---------- Data supplied ----------

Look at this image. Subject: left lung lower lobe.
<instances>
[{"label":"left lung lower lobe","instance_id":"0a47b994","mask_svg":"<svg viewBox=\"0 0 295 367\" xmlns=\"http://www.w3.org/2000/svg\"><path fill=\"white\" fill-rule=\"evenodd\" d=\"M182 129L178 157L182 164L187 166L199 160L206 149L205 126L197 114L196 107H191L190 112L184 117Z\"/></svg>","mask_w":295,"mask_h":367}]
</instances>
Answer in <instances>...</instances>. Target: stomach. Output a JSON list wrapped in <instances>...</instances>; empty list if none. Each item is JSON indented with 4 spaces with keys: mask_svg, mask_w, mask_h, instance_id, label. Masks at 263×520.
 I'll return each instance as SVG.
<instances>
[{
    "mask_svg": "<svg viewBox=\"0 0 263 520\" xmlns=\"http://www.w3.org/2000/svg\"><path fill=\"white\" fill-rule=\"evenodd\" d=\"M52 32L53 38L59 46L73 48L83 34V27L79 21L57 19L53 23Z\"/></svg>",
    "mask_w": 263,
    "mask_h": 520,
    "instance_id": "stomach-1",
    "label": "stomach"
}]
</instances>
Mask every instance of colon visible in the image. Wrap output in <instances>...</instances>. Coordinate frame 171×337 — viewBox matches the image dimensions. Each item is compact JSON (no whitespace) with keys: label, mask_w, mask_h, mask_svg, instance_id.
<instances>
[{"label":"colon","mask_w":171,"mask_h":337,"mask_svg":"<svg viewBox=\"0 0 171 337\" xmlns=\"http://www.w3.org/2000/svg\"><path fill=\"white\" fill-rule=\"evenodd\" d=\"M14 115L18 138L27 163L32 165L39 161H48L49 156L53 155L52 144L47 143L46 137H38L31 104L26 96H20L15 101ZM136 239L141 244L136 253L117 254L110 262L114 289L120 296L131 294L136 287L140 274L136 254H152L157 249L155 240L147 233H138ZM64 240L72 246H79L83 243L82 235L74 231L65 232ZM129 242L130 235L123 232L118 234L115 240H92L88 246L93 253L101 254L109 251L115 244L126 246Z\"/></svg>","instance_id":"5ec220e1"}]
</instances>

----------

Quote all the records. Keep every word exact.

Look at this image. Subject: left lung lower lobe.
<instances>
[{"label":"left lung lower lobe","instance_id":"0a47b994","mask_svg":"<svg viewBox=\"0 0 295 367\" xmlns=\"http://www.w3.org/2000/svg\"><path fill=\"white\" fill-rule=\"evenodd\" d=\"M182 129L178 157L182 164L187 166L199 160L206 149L205 126L197 114L196 107H191L190 112L184 117Z\"/></svg>","mask_w":295,"mask_h":367}]
</instances>
Answer in <instances>...</instances>. Target: stomach. Output a JSON list wrapped in <instances>...</instances>; empty list if none. Each item is JSON indented with 4 spaces with keys: mask_svg, mask_w, mask_h, instance_id, label. Masks at 263×520.
 I'll return each instance as SVG.
<instances>
[{
    "mask_svg": "<svg viewBox=\"0 0 263 520\" xmlns=\"http://www.w3.org/2000/svg\"><path fill=\"white\" fill-rule=\"evenodd\" d=\"M52 32L53 38L59 46L73 48L83 34V27L79 21L57 19L53 23Z\"/></svg>",
    "mask_w": 263,
    "mask_h": 520,
    "instance_id": "stomach-1",
    "label": "stomach"
}]
</instances>
Mask every instance of colon visible in the image. Wrap output in <instances>...</instances>. Coordinate frame 171×337 — viewBox matches the image dimensions. Each item is compact JSON (no whitespace) with keys: label, mask_w, mask_h, mask_svg, instance_id.
<instances>
[{"label":"colon","mask_w":171,"mask_h":337,"mask_svg":"<svg viewBox=\"0 0 171 337\" xmlns=\"http://www.w3.org/2000/svg\"><path fill=\"white\" fill-rule=\"evenodd\" d=\"M14 115L18 138L27 163L32 165L39 161H48L49 156L53 155L52 144L47 143L46 137H38L31 104L26 96H20L15 101ZM136 239L141 244L136 253L117 254L110 262L114 289L120 296L131 294L136 287L140 274L136 254H152L157 249L155 240L147 233H138ZM64 240L72 246H79L83 243L82 235L74 231L65 232ZM129 242L130 235L123 232L118 234L115 240H92L88 246L93 253L101 254L109 251L115 244L126 246Z\"/></svg>","instance_id":"5ec220e1"}]
</instances>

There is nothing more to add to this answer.